バレットウルフが後退した隙に取り残された者たちが駆け寄ってきて、みんなで背中を寄せ合って周りへの視界を確保した俺たちが見たのは、4人の女たちによる蹂躙劇だった。
アリーダさんが雷で間引きながらバレットウルフを鮮やかな手際で倒していく。
それは、俺たち剣士が漠然とイメージしている理想の剣捌きを体現したとしか思えないほどに見事で、一生を掛けて辿り着きたいと願うほどの隙のない動きだった。
キャセルさんとティルクさんとか言った長女と三女は、母親とは全く違う戦い方をしていて、剣の刃の部分を薄青くキラキラと輝かせながら、独特の体捌きでバレットウルフを斬っている。
バレットウルフにすうっと近寄り、体の位置が微妙にズレたと思ったら剣だけが届いて魔獣が両断され、両腕を開いて腰を落として両膝を曲げ足を交差させた姿が瞼に残ったと思った次の瞬間には方向転換して次の魔獣の首が飛んでいて、その先で斬った姿で佇んでいる。
そして低い姿勢で左足を引き寄せたと思ったら踏み切って高く飛んで次の魔獣を斬る姿が空に舞う。その踊る様な姿に俺たちは見蕩れた。
また、次女のミシュルさんは砲台のように魔法を打っていたと思ったら手刀でそこら中の魔獣を当たるを幸いと葬り続ける。
その魔法と敵を倒す姿の力強さは、とてもあの細い体から発しているとは思えないほどだった。
バレットウルフの攻撃の一つとして俺たちに届くことはなく、わずか数十分の戦いで倒されたバレットウルフの数は100匹を超えた。
その間、俺たちはただただ彼女たちの戦いに魅了されて、バレットウルフから一撃も食らうことなく奴らを掃討していく姿を目に焼き付け続けた。
戦いが終わって、彼女たちが周りを見回して、もうバレットウルフの追加が来ないことを確認して俺たちに微笑んだときには、俺たち全員は彼女たちへの罪の意識に苛まれていた。
──彼女たちを森の奥に引き込んで乱暴をしようとした。
そのことを恥じたが嫌われることが恐ろしくて口にすることができず、ただ土下座をして、すみませんでした、と謝罪を繰り返した俺たちの意図は、幸いなことに彼女たちには伝わらなかった。

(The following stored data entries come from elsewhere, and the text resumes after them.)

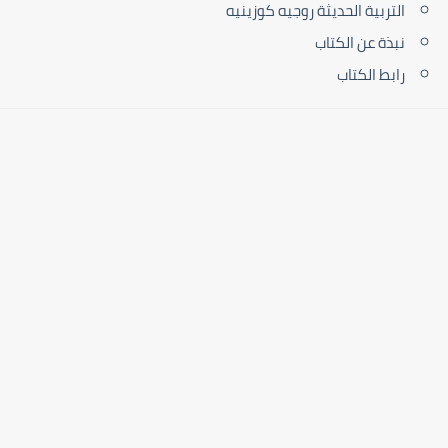
التربية الحديثة روجيه كوزينيه
نبذة عن الكتاب
رابط الكتاب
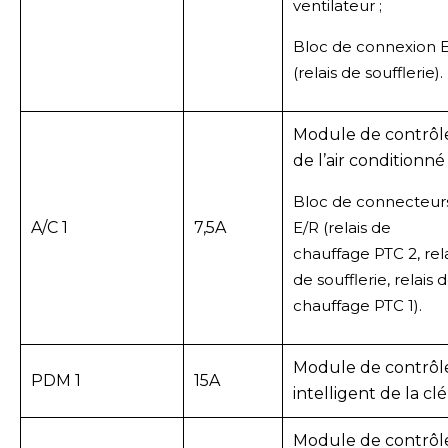
ventilateur ;
Bloc de connexion 
(relais de soufflerie).
Module de contrôl
de l’air conditionné 
Bloc de connecteur
A/C 1
7,5A
E/R (relais de
chauffage PTC 2, rel
de soufflerie, relais 
chauffage PTC 1).
Module de contrôl
PDM 1
15A
intelligent de la clé
Module de contrôl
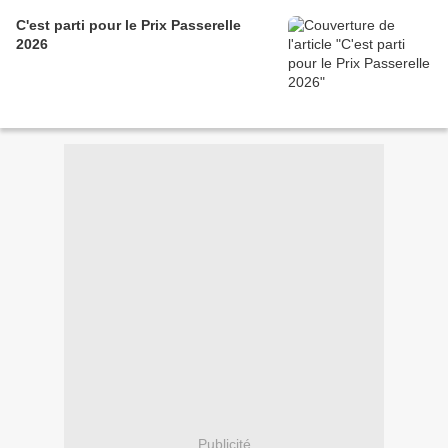
C'est parti pour le Prix Passerelle
2026
Publicité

俺たちはその日、心を入れ替えて真面目に収集に取り組んだお陰でこれまでにないほどの成果を上げ、もらった金で酒場に集まり、今日見た彼女たちの姿を伝え合って、彼女たちの二つ名を考え合った。
母親には”戦姫”、長女と三女には”舞姫”と”舞小姫”、次女には”闘姫”と決めて、俺たちは仲間だけの秘密のように、その呼び名で彼女たちを崇拝し始めた。